Compute the covariance between the vectors x and y. As Statistics.cov, but ignoring NaNs.

If corrected is true as is the default, Bessel's correction will be applied, such that the sum is scaled by n-1 rather than n, where n = length(x).

source

NaNStatistics.nancovem — Method

nancovem(X::AbstractMatrix; dims::Int=1, corrected::Bool=true)

Compute the covariance-of-error-of-the-mean matrix X, along dimension dims, ignoring NaNs. That is, a matrix composed of the covariance of the error of the mean of the non-nan pairs of each column (dims=1) or row (dims=2) of the matrix X, where covariance of the error of the mean is to covariance as standard error of the mean is to standard deviation.

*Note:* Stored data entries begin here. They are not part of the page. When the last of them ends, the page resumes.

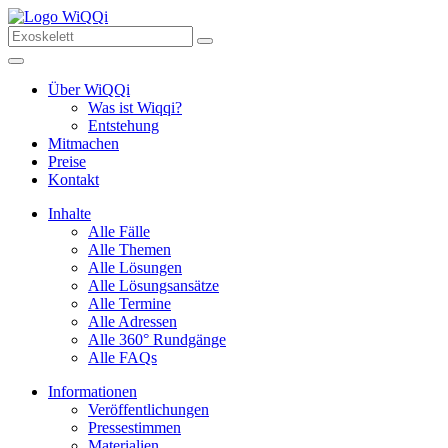
Über WiQQi
Was ist Wiqqi?
Entstehung
Mitmachen
Preise
Kontakt
Inhalte
Alle Fälle
Alle Themen
Alle Lösungen
Alle Lösungsansätze
Alle Termine
Alle Adressen
Alle 360° Rundgänge
Alle FAQs
Informationen
Veröffentlichungen
Pressestimmen
Materialien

If corrected is true as is the default, Bessel's correction will be applied, such that the sum is scaled by n-1 rather than n, where n = length(x).

source

NaNStatistics.nancovem — Method

nancovem(x::AbstractVector, y::AbstractVector; corrected::Bool=true)

Compute the covariance of the error of the mean of the non-nan pairs of x and y, where covariance of the error of the mean is to covariance as standard error of the mean is to standard deviation.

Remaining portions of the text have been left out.